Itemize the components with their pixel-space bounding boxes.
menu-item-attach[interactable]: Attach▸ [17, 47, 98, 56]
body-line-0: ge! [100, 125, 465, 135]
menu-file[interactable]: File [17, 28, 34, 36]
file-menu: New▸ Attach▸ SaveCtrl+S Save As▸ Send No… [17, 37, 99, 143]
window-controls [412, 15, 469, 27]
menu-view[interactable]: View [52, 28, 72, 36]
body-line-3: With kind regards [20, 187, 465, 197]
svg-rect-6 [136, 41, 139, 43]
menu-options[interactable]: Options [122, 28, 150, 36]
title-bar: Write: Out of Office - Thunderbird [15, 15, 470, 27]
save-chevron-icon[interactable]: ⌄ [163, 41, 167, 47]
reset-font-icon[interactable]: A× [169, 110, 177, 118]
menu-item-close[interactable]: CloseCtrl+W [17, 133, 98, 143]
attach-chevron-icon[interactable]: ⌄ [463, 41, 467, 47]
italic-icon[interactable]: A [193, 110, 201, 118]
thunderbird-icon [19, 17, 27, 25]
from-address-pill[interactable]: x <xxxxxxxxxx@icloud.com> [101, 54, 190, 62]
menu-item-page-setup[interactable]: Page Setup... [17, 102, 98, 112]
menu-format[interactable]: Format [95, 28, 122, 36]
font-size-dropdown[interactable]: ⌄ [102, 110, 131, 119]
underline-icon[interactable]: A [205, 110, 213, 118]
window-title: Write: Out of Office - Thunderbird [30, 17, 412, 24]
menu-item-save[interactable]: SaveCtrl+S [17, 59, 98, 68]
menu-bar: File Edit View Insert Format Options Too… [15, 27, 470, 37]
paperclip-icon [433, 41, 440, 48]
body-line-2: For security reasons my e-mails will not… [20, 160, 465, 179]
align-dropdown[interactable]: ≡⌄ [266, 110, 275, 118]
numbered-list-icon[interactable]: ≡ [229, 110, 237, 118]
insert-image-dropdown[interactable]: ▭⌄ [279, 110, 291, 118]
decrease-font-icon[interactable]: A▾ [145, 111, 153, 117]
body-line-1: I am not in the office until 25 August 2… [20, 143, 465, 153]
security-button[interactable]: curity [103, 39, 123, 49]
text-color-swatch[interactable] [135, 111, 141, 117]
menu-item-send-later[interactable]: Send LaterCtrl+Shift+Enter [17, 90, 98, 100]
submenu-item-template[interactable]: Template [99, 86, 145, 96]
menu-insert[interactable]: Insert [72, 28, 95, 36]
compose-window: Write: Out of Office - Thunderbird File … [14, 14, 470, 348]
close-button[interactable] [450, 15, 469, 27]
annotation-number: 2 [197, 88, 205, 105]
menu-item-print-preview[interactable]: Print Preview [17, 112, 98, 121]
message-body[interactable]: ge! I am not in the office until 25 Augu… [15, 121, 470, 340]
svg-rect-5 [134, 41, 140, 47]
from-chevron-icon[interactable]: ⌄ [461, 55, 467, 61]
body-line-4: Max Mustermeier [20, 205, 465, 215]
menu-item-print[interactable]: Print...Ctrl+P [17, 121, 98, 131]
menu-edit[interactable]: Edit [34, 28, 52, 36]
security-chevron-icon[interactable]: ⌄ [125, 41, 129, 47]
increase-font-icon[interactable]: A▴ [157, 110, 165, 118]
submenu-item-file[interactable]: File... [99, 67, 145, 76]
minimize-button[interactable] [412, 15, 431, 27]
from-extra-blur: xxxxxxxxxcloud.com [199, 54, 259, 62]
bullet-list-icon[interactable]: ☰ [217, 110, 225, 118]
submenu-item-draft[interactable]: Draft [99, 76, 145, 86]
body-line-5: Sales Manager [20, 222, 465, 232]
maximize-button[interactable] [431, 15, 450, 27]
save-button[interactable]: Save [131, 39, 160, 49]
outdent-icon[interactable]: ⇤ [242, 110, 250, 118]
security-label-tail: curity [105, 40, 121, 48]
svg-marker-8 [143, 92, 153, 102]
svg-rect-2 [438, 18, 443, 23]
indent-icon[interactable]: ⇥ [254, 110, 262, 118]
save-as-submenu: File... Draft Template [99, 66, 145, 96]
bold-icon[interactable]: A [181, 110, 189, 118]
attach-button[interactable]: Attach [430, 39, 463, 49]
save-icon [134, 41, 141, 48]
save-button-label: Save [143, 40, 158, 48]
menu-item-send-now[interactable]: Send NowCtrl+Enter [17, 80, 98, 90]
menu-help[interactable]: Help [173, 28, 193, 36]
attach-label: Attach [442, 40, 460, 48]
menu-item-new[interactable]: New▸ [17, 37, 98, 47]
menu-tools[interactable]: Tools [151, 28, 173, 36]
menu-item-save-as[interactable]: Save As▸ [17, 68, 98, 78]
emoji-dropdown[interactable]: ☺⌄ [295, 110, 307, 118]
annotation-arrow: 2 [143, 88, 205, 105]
◇ ◇ ◇ ◇ ◇
Only the number is wanted: how many lines in the listing contain the word "chevron"?

• [Exercise result]
4